The result: faster ETL processing, lower cloud costs, and fully automated scaling.
The Challenge
The client runs data pipelines that rely heavily on RabbitMQ queues to distribute ETL jobs across worker pods in Kubernetes.
However, scaling the workers was inefficient.
Scaling decisions were either manual or based on CPU utilization, which didn’t reflect the real workload — the queue backlog.
This created several issues:
- Over-provisioned workers when queues were quiet
- Job processing delays when queue traffic suddenly spiked
- Unnecessary cloud costs due to inefficient scaling
The Solution
We implemented an open-source RabbitMQ autoscaler designed for Kubernetes to enable queue-based autoscaling.
Instead of relying on CPU metrics, the system now scales based on actual queue depth in RabbitMQ.
When job queues grow, worker pods scale up automatically.

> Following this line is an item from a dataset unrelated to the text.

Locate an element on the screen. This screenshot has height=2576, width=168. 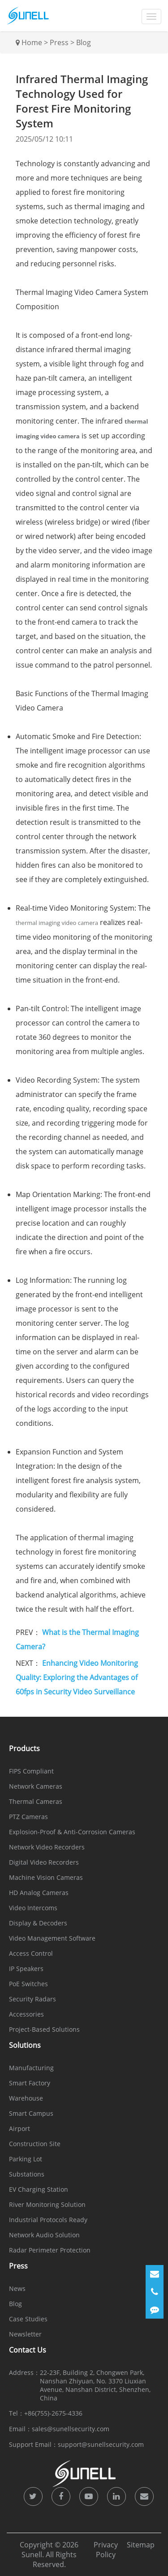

When queues empty, pods scale back down.
This ensures compute resources match real-time workload demand.
Key Implementation Steps
- Configured Kubernetes Horizontal Pod Autoscaler (HPA) using a Custom Metrics Adapter
- Exposed RabbitMQ queue depth metrics as Kubernetes custom metrics
- Implemented automatic scaling policies for ETL worker deployments
- Enabled dynamic scale-up/down based on live queue pressure
The system now reacts directly to message workload, not indirect signals.
The Impact
The improvements were immediate and measurable.
- Faster ETL Processing: Worker pods scale quickly during queue surges, clearing job backlogs much faster.
- Lower Cloud Costs: Workers automatically scale down when queues are idle, eliminating unnecessary compute usage.
- Zero Manual Scaling: Operations teams no longer need to intervene during traffic spikes.
- Cloud-Native Architecture: The solution follows modern Kubernetes best practices: observable, automated, and declarative.
Technology Stack
- Kubernetes
- RabbitMQ
- Open-Source RabbitMQ Kubernetes Autoscaler
- Kubernetes Metrics API
- Python-based ETL Workers
Key Takeaway
Scaling data pipelines should be driven by demand, not guesswork.
By introducing queue-aware autoscaling, we built a more responsive and cost-efficient pipeline architecture that keeps data workflows fast, reliable, and resource-efficient.